10: The method of treating IBK in cattle of claim 9, wherein the therapeutic contact lens comprises:

a) collagen;

b) amniotic membrane(s);

c) hydrogels; or

d) combinations thereof.

11: The method of treating IBK in cattle of claim 10, wherein the therapeutic contact lens comprises:

a) a diameter of 6-30 mm;

b) a peripheral curvature of 18-32 mm;

c) a base curvature of 12-16 mm; and

d) a thickness of 10 nm-3 mm.

12: The method of treating IBK in cattle of claim 9, further comprising incorporating the therapeutic drug into the therapeutic contact lens via passive transference.

13: The method of treating IBK in cattle of claim 11, wherein the therapeutic contact lens releases 0.001-1000 μg of the therapeutic drug into the afflicted eye for a sustained time period between 2 hours-10 days.

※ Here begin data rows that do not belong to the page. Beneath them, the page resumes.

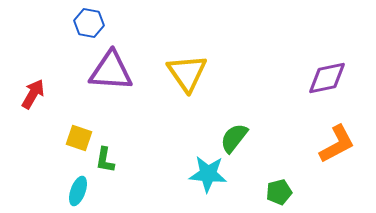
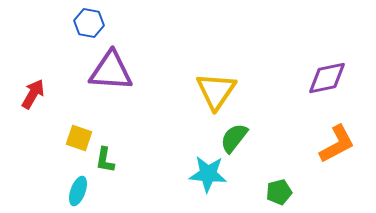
yellow triangle: moved 29 px right, 18 px down; rotated 9 degrees clockwise
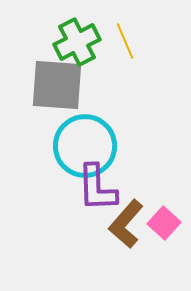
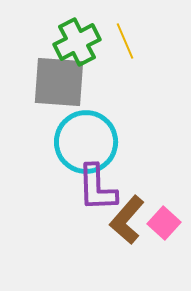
gray square: moved 2 px right, 3 px up
cyan circle: moved 1 px right, 4 px up
brown L-shape: moved 1 px right, 4 px up
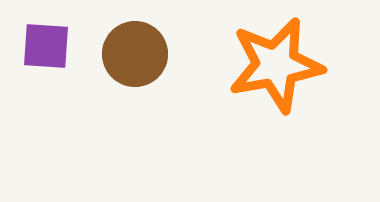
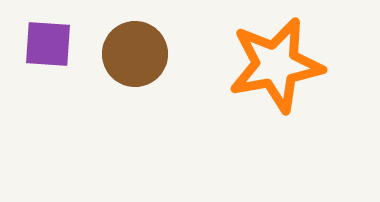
purple square: moved 2 px right, 2 px up
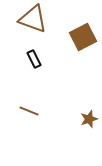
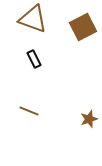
brown square: moved 10 px up
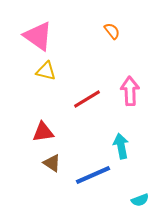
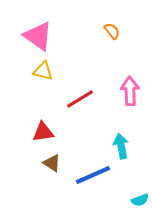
yellow triangle: moved 3 px left
red line: moved 7 px left
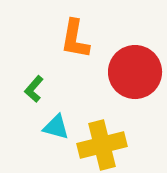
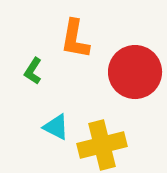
green L-shape: moved 1 px left, 18 px up; rotated 8 degrees counterclockwise
cyan triangle: rotated 12 degrees clockwise
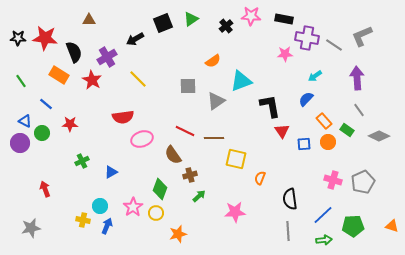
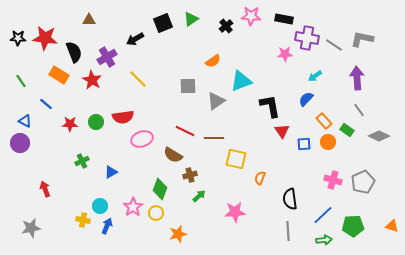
gray L-shape at (362, 36): moved 3 px down; rotated 35 degrees clockwise
green circle at (42, 133): moved 54 px right, 11 px up
brown semicircle at (173, 155): rotated 24 degrees counterclockwise
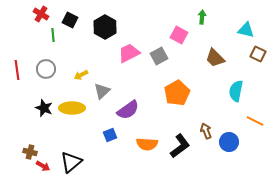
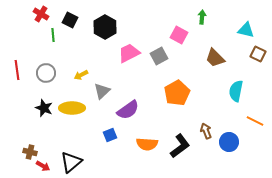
gray circle: moved 4 px down
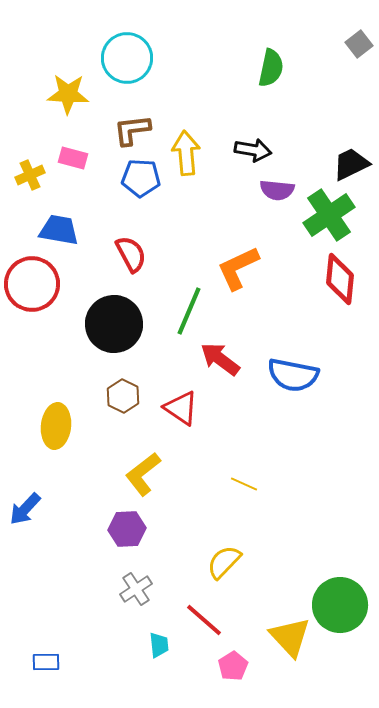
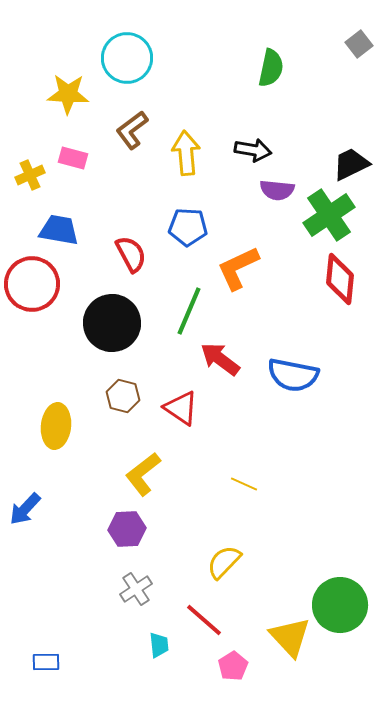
brown L-shape: rotated 30 degrees counterclockwise
blue pentagon: moved 47 px right, 49 px down
black circle: moved 2 px left, 1 px up
brown hexagon: rotated 12 degrees counterclockwise
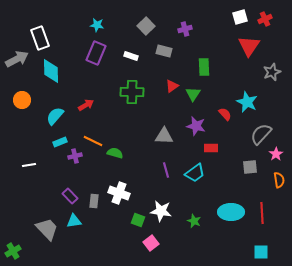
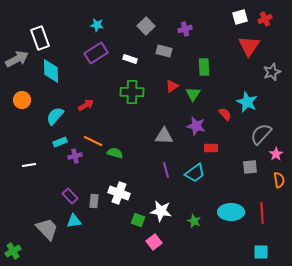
purple rectangle at (96, 53): rotated 35 degrees clockwise
white rectangle at (131, 56): moved 1 px left, 3 px down
pink square at (151, 243): moved 3 px right, 1 px up
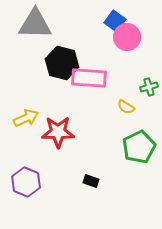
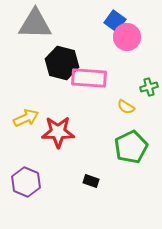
green pentagon: moved 8 px left
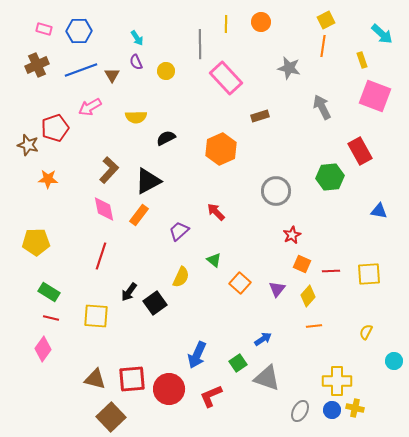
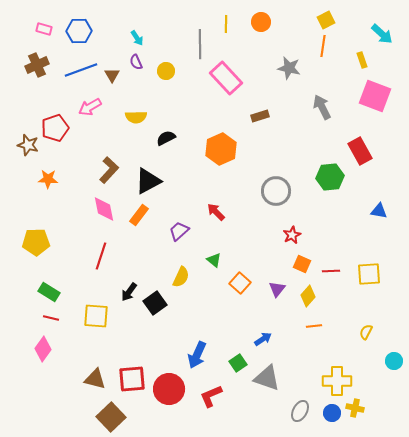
blue circle at (332, 410): moved 3 px down
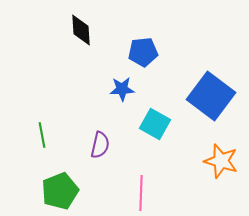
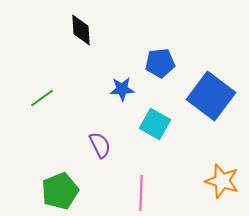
blue pentagon: moved 17 px right, 11 px down
green line: moved 37 px up; rotated 65 degrees clockwise
purple semicircle: rotated 40 degrees counterclockwise
orange star: moved 1 px right, 20 px down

14: The method of treating IBK in cattle of claim 13, wherein dissolution of the biodegradable therapeutic contact lens ranges between 2 hours-10 days.

15: The method of treating IBK in cattle of claim 9, wherein an edge of the therapeutic contact lens tapers to a point to prevent the animal from removing the lens during treatment of the IBK.

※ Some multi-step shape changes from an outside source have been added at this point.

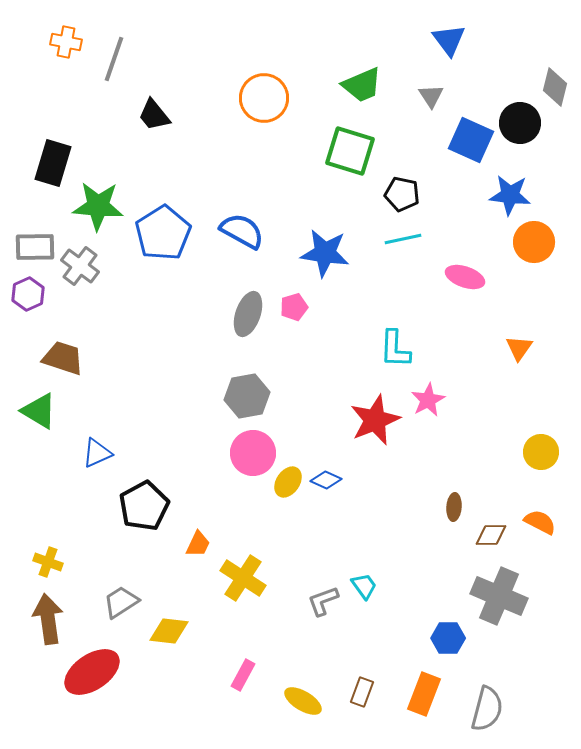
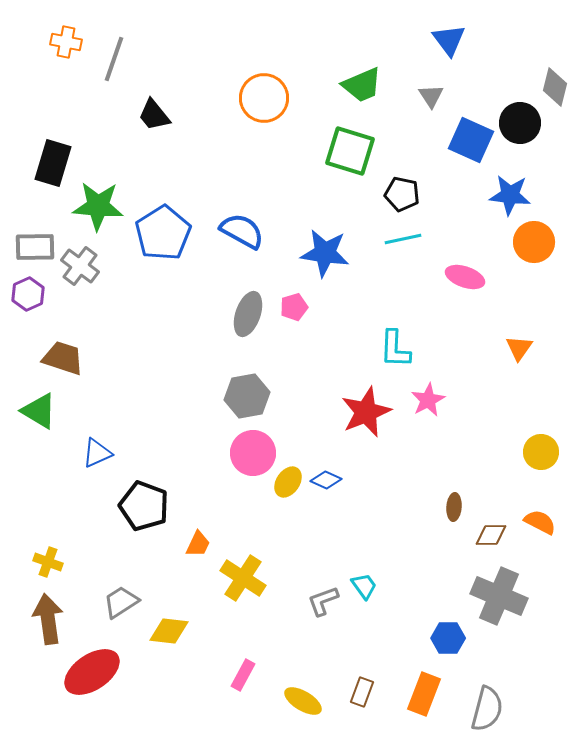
red star at (375, 420): moved 9 px left, 8 px up
black pentagon at (144, 506): rotated 24 degrees counterclockwise
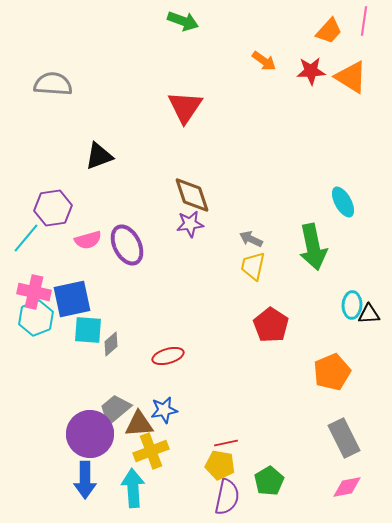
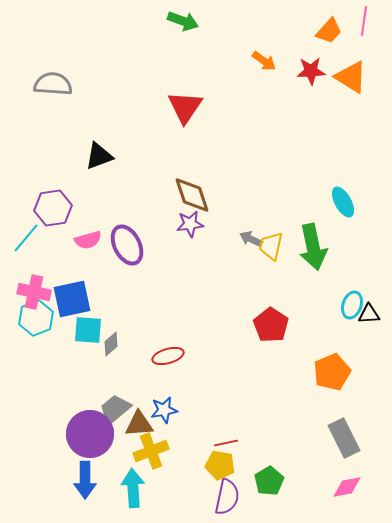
yellow trapezoid at (253, 266): moved 18 px right, 20 px up
cyan ellipse at (352, 305): rotated 16 degrees clockwise
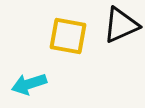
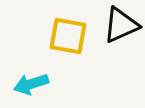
cyan arrow: moved 2 px right
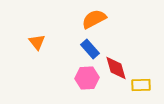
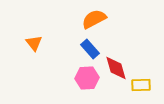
orange triangle: moved 3 px left, 1 px down
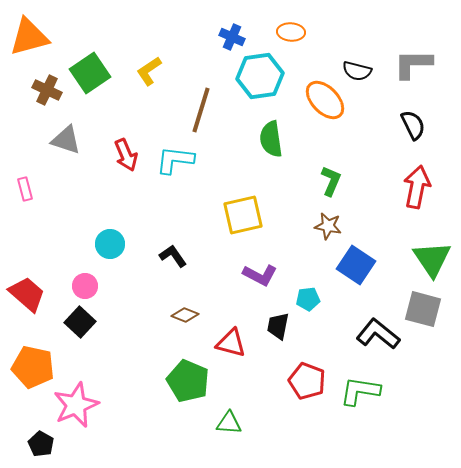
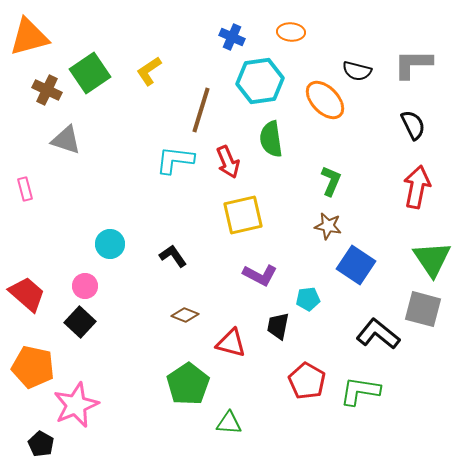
cyan hexagon at (260, 76): moved 5 px down
red arrow at (126, 155): moved 102 px right, 7 px down
green pentagon at (188, 381): moved 3 px down; rotated 15 degrees clockwise
red pentagon at (307, 381): rotated 9 degrees clockwise
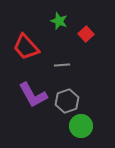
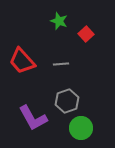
red trapezoid: moved 4 px left, 14 px down
gray line: moved 1 px left, 1 px up
purple L-shape: moved 23 px down
green circle: moved 2 px down
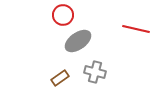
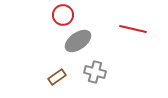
red line: moved 3 px left
brown rectangle: moved 3 px left, 1 px up
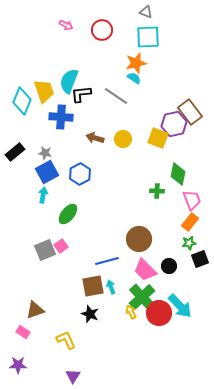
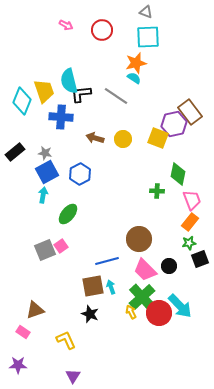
cyan semicircle at (69, 81): rotated 35 degrees counterclockwise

16: The method of treating IBK in cattle of claim 2, wherein the therapeutic drug comprises oxytetracycline, penicillin, streptomycin, tetracycline, gentamicin, cloxacillin or combinations thereof.

17: A method of treating Infectious Bovine Keratoconjunctivitis (“IBK”) in cattle, comprising:

identifying an animal with IBK in a cattle herd;

catching and restraining the animal with IBK;

a) a desiccated therapeutic contact lens with 50-75% of an aqueous component removed;

b) the therapeutic contact lens having a diameter of 6-30 mm, a peripheral curvature of 18-32 mm: a base curvature of 12-16 mm, and a thickness of 10 nm-3 mm;

c) the therapeutic contact lens having an edge that tapers to a point to prevent the animal from removing the lens during treatment of the IBK;

d) the therapeutic contact lens comprising collagen, amniotic membrane(s), hydrogels, or combinations thereof;

e) a therapeutic drug for treating IBK;

f) the therapeutic contact lens is biodegradable;

g) the therapeutic contact lens' innate properties stimulate epithelialization in an afflicted eye with IBK during treatment and prevent corneal scaring;

h) the therapeutic contact lens configured to act as a bandage to promote faster healing, protect the afflicted eye from irritants and flies, and reduce pain for the animal;

soaking the desiccated therapeutic contact lens in an aqueous medicated solution of the therapeutic drug for a period of time between 12-24 hours, wherein the concentration of therapeutic drug in the aqueous medicated solution is between 0.000001-1000 μg/mL;

incorporating the therapeutic drug into the therapeutic contact lens via passive transference;

placing the therapeutic contact lens in contact with a cornea and/or conjunctiva of the afflicted eye of the animal with IBK without the aid of a veterinarian;

releasing the animal with IBK back into the cattle herd;

dissolving the biodegradable therapeutic contact lens in the afflicted eye after treatment;

wherein follow-up repeat doses are eliminated by the drug delivery system.

18: The method of treating IBK in cattle of claim 17, wherein the therapeutic contact lens releases 0.001-1000 μg of the therapeutic drug into the afflicted eye for a sustained time period between 2 hours-10 days.

19: The method of treating IBK in cattle of claim 18, wherein dissolution of the biodegradable therapeutic contact lens ranges between 2 hours-10 days.

20: The method of treating IBK in cattle of claim 19, further comprising applying a fly knockdown spray on the cattle with IBK to reduce contagion of the cattle herd.